Chronique politique : La plus grande des révolutions, les NBIC

Au-delà de la guérison et de la réparation, nos sociétés en appellent à l’avènement d’une médecine d’amélioration et d’augmentation, nous dotant de plus grandes capacités, physiques et intellectuelles. Photo : DR.

Dis-Leur ! publie la troisième chronique du Rhuthénois Dominique Reynié, 58 ans, professeur des Universités à Sciences Po, directeur général de la Fondation pour l’innovation politique et ex-candidat LR à la région. Elle porte sur les technologies NBIC, c’est la promesse de la connaissance de l’infiniment petit, du vivant, de l’intelligence artificielle et du cerveau réunies sous un même acronyme : NBIC…

La médecine fut longtemps l’art de réparer et de guérir, dans un entremêlement magnifique d’habileté manuelle, de science et de sagesse. Aujourd’hui, poussés par notre infinie curiosité autant que nos insatiables exigences, les progrès scientifiques et technologiques forcent de nouvelles portes, la révolution des “NBIC”, au carrefour des nanotechnologies (N), de la biologie (B), de l’informatique (I) et des sciences cognitives (C).

La médecine n’est plus seulement capable de réparer et de guérir nos corps mais aussi d’améliorer, d’augmenter nos capacités, et d’abord la première d’entre-elles, notre capacité à vivre longtemps. La vieillesse pourrait ne devenir qu’une maladie, que l’on saurait stopper, voire dont on saurait guérir. Mais nous voudrions aussi vivre plus intensément : au-delà de la guérison et de la réparation, nos sociétés en appellent à l’avènement d’une médecine d’amélioration et d’augmentation, nous dotant de plus grandes capacités, physiques et intellectuelles. Voir beaucoup plus loin, développer notre mémoire, notre endurance, notre force, nos capacités sexuelles… 

L’hybridation homme-machine s’accélère grâce aux progrès de la robotique, de l’intelligence artificielle, de la biologie et de la miniaturisation des dispositifs (les nanotechnologies).”

Par la maîtrise du génome – on parle d’édition du génome -, l’humanité ambitionne de programmer la vie, de donner le jour à une nouvelle espèce, plus intelligente, plus résistante, plus forte… L’hybridation homme-machine s’accélère grâce aux progrès de la robotique, de l’intelligence artificielle, de la biologie et de la miniaturisation des dispositifs (les nanotechnologies). 

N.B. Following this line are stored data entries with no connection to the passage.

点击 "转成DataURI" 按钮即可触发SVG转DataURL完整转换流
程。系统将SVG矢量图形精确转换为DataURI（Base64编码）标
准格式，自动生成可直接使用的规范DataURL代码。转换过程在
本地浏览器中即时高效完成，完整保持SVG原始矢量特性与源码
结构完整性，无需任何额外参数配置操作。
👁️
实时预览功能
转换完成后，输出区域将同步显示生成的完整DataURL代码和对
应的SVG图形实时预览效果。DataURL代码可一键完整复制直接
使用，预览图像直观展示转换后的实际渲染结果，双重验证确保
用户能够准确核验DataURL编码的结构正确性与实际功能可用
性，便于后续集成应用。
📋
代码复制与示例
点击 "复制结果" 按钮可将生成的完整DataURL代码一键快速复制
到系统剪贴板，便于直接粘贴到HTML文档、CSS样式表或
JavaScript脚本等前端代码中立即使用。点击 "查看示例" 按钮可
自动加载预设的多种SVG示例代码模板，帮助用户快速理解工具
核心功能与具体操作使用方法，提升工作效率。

On entrevoit la création d’une nouvelle humanité ressemblant de moins en moins à l’espèce initiale. On parle de “post-humanisme”. Les plus grandes puissances s’y emploient, puissances privées, Google, Amazon, Apple ou Facebook ; puissances publiques : les états dominants, au premier rang desquelles la Chine, championne du clonage, dont les entreprises rivalisent déjà avec les géants californiens, mais hélas ! aucun des États européens ni même l’Union européenne.

L’avènement d’un post-humanisme devrait être l’un de nos plus grands sujets de discussion. Nos débats politiques n’en disent cependant pas un mot.”

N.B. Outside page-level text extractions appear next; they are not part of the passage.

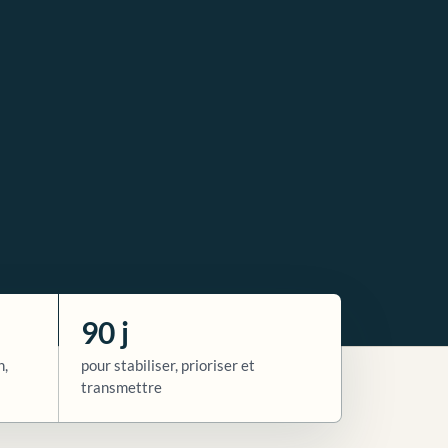
90 j
n,
pour stabiliser, prioriser et
transmettre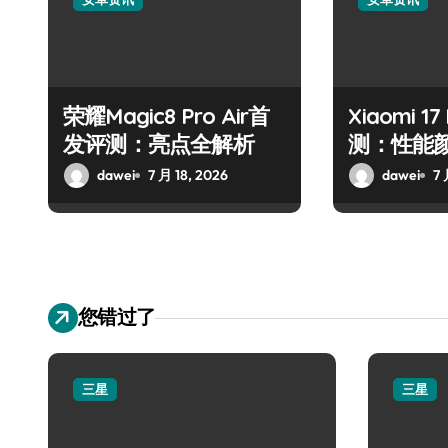
荣耀Magic8 Pro Air首
Xiaomi 1
发评测：亮点全解析
测：性能
dawei
7 月 18, 2026
dawei
7 
您错过了
三星
三星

Les nouvelles puissances politiques seront biologiques. Elles seront capables de changer l’espèce humaine. Comment ne pas songer à “l’Homme nouveau” et à la “race supérieure”, qui ont donné le jour aux hécatombes du siècle précédent. L’avènement d’un post-humanisme devrait être l’un de nos plus grands sujets de discussion. Nos débats politiques n’en disent cependant pas un mot. La question se pose pourtant de savoir comment de tels projets peuvent être compatibles avec nos principes humanistes.

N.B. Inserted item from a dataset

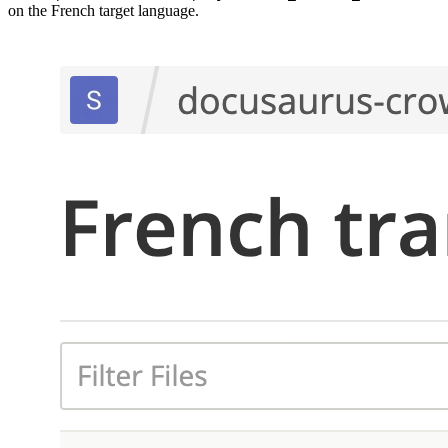
on the French target language.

Avant de répondre par la négative, il faut se souvenir de ce qu’affirmait avec enthousiasme l’une des plus grandes figures fondatrices de l’humanisme classique, Pic de la Mirandole, qui en 1486 annonçait la révolution des NBIC dans son Discours sur la dignité de l’homme, s’adressant ainsi à l’espèce humaine : “Toi, aucune restriction ne te bride, c’est ton propre jugement, auquel je t’ai confié, qui te permettra de définir ta nature […], doté pour ainsi dire du pouvoir arbitral et honorifique de te modeler et de te façonner toi-même, tu te donnes la forme qui aurait eu ta préférence”.